Aim of the task: Since the pictures are not wanted, copy only the text of every record exactly.

Supplied information section start

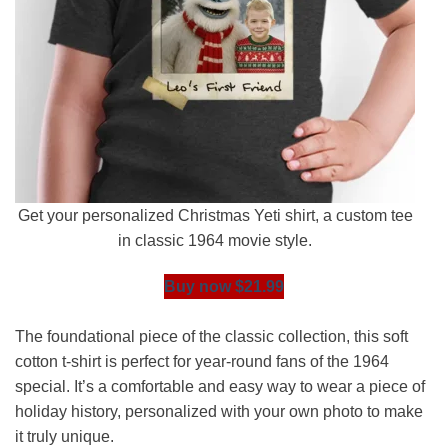
Get your personalized Christmas Yeti shirt, a custom tee
in classic 1964 movie style.
Buy now $21.99
The foundational piece of the classic collection, this soft
cotton t-shirt is perfect for year-round fans of the 1964
special. It’s a comfortable and easy way to wear a piece of
holiday history, personalized with your own photo to make
it truly unique.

Supplied information section end

Answer for the task:
Get your personalized Christmas Yeti shirt, a custom tee
in classic 1964 movie style.
Buy now $21.99
The foundational piece of the classic collection, this soft
cotton t-shirt is perfect for year-round fans of the 1964
special. It’s a comfortable and easy way to wear a piece of
holiday history, personalized with your own photo to make
it truly unique.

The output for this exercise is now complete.